I went up north to Bridgeport, got gas, dog food, and water, and headed for Buckeye Hot Springs. This is a spot I've been to twice before. I got the prime camping spot today, just across the road from the springs under a tree. The previous occupants had made a couple of Godseyes, those popular 60's things made by wrapping colored yarn around a couple of crossed sticks. They were fairly fresh, because the colors were very brilliant even though they were exposed to the harsh sunlight. A hummingbird was poking at them, as though he thought they were food.

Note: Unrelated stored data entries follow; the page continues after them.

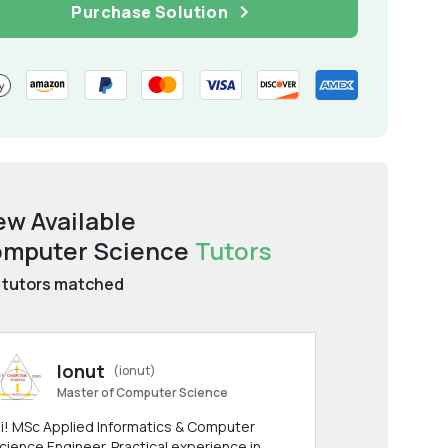
Purchase Solution
ew Available
mputer Science
Tutors
tutors matched
Ionut
(ionut)
Master of Computer Science
i! MSc Applied Informatics & Computer
cience Engineer. Practical experience in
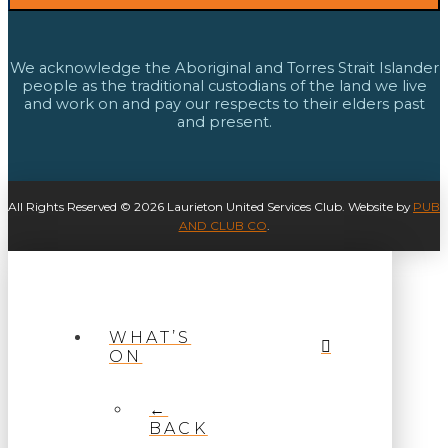
We acknowledge the Aboriginal and Torres Strait Islander
people as the traditional custodians of the land we live
and work on and pay our respects to their elders past
and present.
All Rights Reserved © 2026 Laurieton United Services Club. Website by
PUB
AND CLUB CO
.
WHAT’S
ON
←
BACK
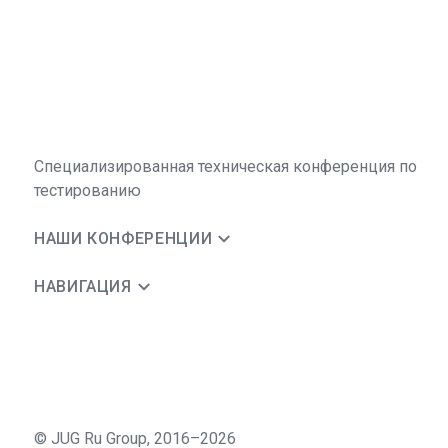
Специализированная техническая конференция по
тестированию
НАШИ КОНФЕРЕНЦИИ
НАВИГАЦИЯ
©
JUG Ru Group
,
2016–2026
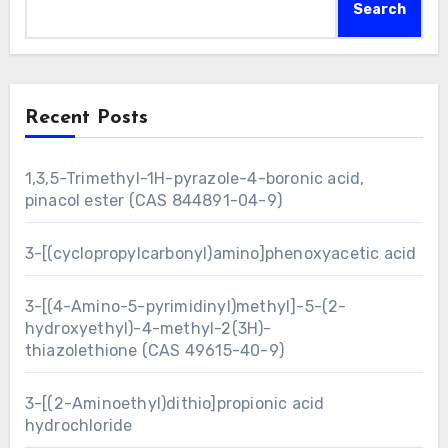
Search
Recent Posts
1,3,5-Trimethyl-1H-pyrazole-4-boronic acid,
pinacol ester (CAS 844891-04-9)
3-[(cyclopropylcarbonyl)amino]phenoxyacetic acid
3-[(4-Amino-5-pyrimidinyl)methyl]-5-(2-
hydroxyethyl)-4-methyl-2(3H)-
thiazolethione (CAS 49615-40-9)
3-[(2-Aminoethyl)dithio]propionic acid
hydrochloride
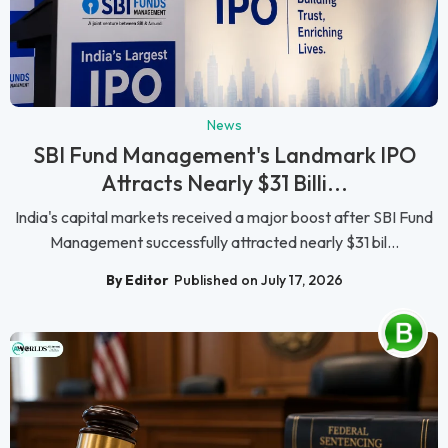
News
SBI Fund Management's Landmark IPO
Attracts Nearly $31 Billi...
India's capital markets received a major boost after SBI Fund
Management successfully attracted nearly $31 bil...
By Editor
Published on July 17, 2026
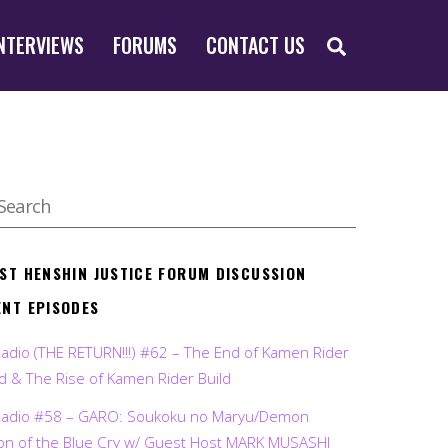
SEARCH
NTERVIEWS
FORUMS
CONTACT US
EST HENSHIN JUSTICE FORUM DISCUSSION
ENT EPISODES
Radio (THE RETURN!!!) #62 – The End of Kamen Rider
d & The Rise of Kamen Rider Build
Radio #58 – GARO: Soukoku no Maryu/Demon
on of the Blue Cry w/ Guest Host MARK MUSASHI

As I soaked in the springs, I met a guy who was talking about astronomy and who was sure we'd be hit by a meteor sometime soon, with catastrophic results. I told him about my telescope, and he seemed interested. He lived in rural Nevada, with no light pollution, so he was in prime star-gazing territory. But he said "The sky looks so big, where would you even start looking?" I told him "Sagittarius". Then I described some of the things I'd seen the previous night. He said I may have inspired him to go dust of his old telescope and/or binoculars to take a look.

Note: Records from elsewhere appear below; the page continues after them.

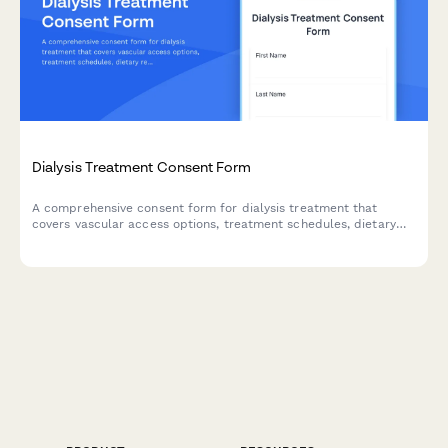
Dialysis Treatment Consent Form
A comprehensive consent form for dialysis treatment that
covers vascular access options, treatment schedules, dietary
restrictions, HIPAA authorization, and transplant list eligibility
discussions.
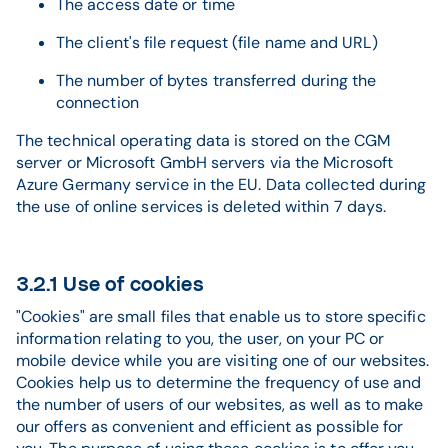
The access date or time
The client's file request (file name and URL)
The number of bytes transferred during the
connection
The technical operating data is stored on the CGM
server or Microsoft GmbH servers via the Microsoft
Azure Germany service in the EU. Data collected during
the use of online services is deleted within 7 days.
3.2.1 Use of cookies
"Cookies" are small files that enable us to store specific
information relating to you, the user, on your PC or
mobile device while you are visiting one of our websites.
Cookies help us to determine the frequency of use and
the number of users of our websites, as well as to make
our offers as convenient and efficient as possible for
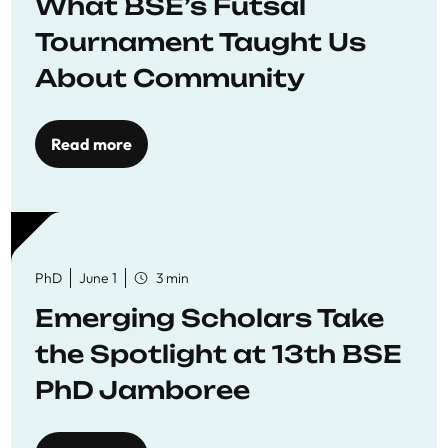
What BSE’s Futsal
Tournament Taught Us
About Community
Read more
PhD
June 1
3 min
Emerging Scholars Take
the Spotlight at 13th BSE
PhD Jamboree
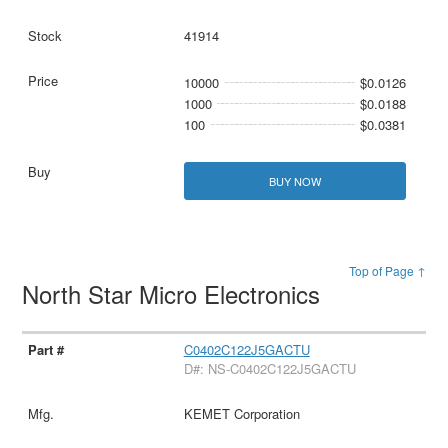
41914
10000
$0.0126
1000
$0.0188
100
$0.0381
BUY NOW
Top of Page ↑
North Star Micro Electronics
C0402C122J5GACTU
D#: NS-C0402C122J5GACTU
KEMET Corporation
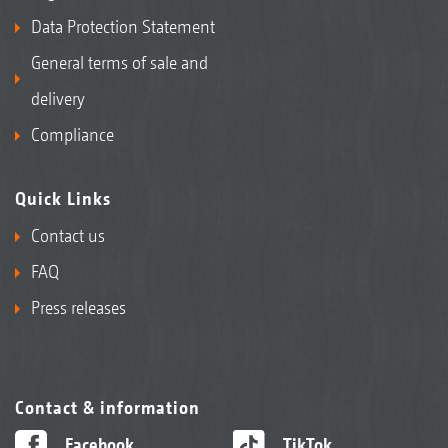
Data Protection Statement
General terms of sale and
delivery
Compliance
Quick Links
Contact us
FAQ
Press releases
Contact & information
Facebook
TikTok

Also in the springs, I met an older grey-bearded man who was camping with his horses. He was planning on taking part in a wagon train across Sonora Pass from Bridgeport to Twain Hart. The event will be a commemoration of the 150th anniversary of the first settlers coming across that route.

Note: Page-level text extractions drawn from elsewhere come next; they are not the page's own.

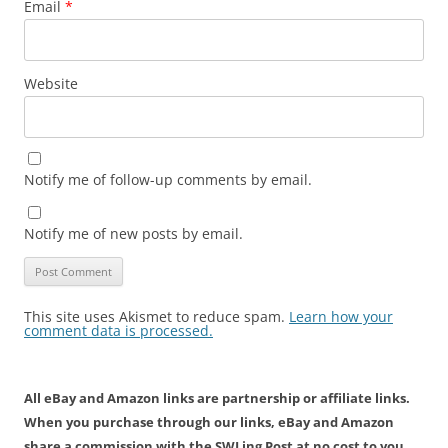
Email
*
Website
Notify me of follow-up comments by email.
Notify me of new posts by email.
This site uses Akismet to reduce spam.
Learn how your
comment data is processed.
All eBay and Amazon links are partnership or affiliate links.
When you purchase through our links, eBay and Amazon
share a commission with the SWLing Post at no cost to you.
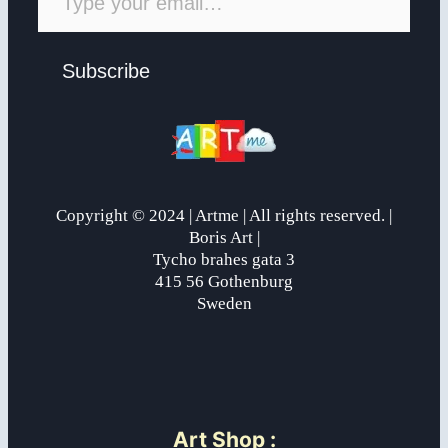
Subscribe
Copyright © 2024 | Artme | All rights reserved. |
Boris Art |
Tycho brahes gata 3
415 56 Gothenburg
Sweden
Art Shop
:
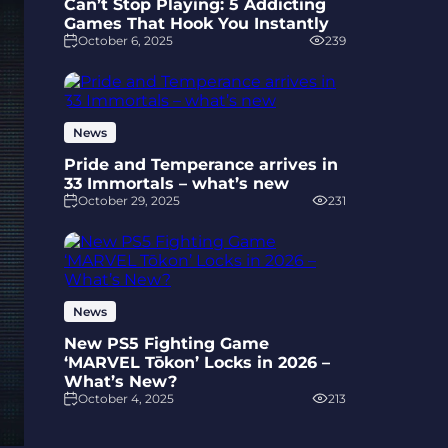
Can’t Stop Playing: 5 Addicting
Games That Hook You Instantly
October 6, 2025
239
News
Pride and Temperance arrives in
33 Immortals – what’s new
October 29, 2025
231
News
New PS5 Fighting Game
‘MARVEL Tōkon’ Locks in 2026 –
What’s New?
October 4, 2025
213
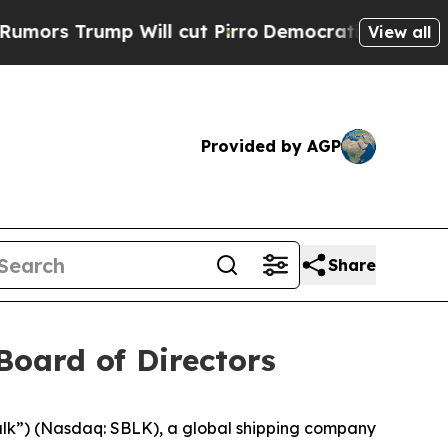
 Trump Will cut Pirro
Democratic Socialists of 
View all
Provided by AGP
Share
Board of Directors
ulk”) (Nasdaq: SBLK), a global shipping company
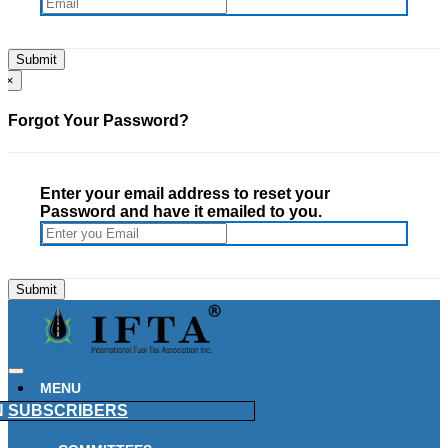
×
Forgot Your Password?
Enter your email address to reset your
Password and have it emailed to you.
MENU
N
SUBSCRIBERS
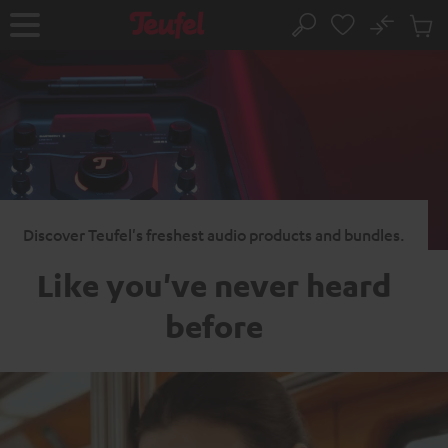
KIP TO
No
ONTENT
Sub
Home
Search
Cart
items
Discover Teufel's freshest audio products and bundles.
Like you've never heard
before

Spent the day and evening at the Godseye spot near Buckeye springs again, without starting the van's engine. Today was a lazy day, even by my sabbatical standards. I read quite a bit of Edward Abbey, played guitar, refreshing myself on several minuets and other classical pieces that I had half-learned in the past. Pepper and I hiked up the hill a ways, found a small stream with running water, but not much else. Pepper didn't want to hike much, and was dragging behind quite a bit. We stopped under the shade of a couple of trees to rest. It's amazing the difference shade makes in this desert heat. It wasn't too hot, felt like 70 or 75 in the shade, but 95 or more in the sun. I don't know what the real temperature was, probably somewhere in between. The humidity is incredibly low, as evidenced by the static electric shocks I get when I pet Pepper too vigorously.
I've been learning to like the local Country station out of Bishop (KIBS). It plays modern country, plus old stuff like Glen Campbell's Rhinestone Cowboy and Olivia Newton-John's Let Me Be There, even the original Wichita Lineman (Can't remember who sang that one). I hadn't heard these songs since hearing them on WFIW in my hometown during my youth. I still remembered all the words, though, and you can bet I sang along. The other thing that endears me to this station is the local news. They announce all the local birthdays and anniversaries, every traffic accident, the court cases, etc. They even announced that "Nothing of importance happened in the city council meeting, except that a retiring police officer was honored." This is the kind of news I grew up on.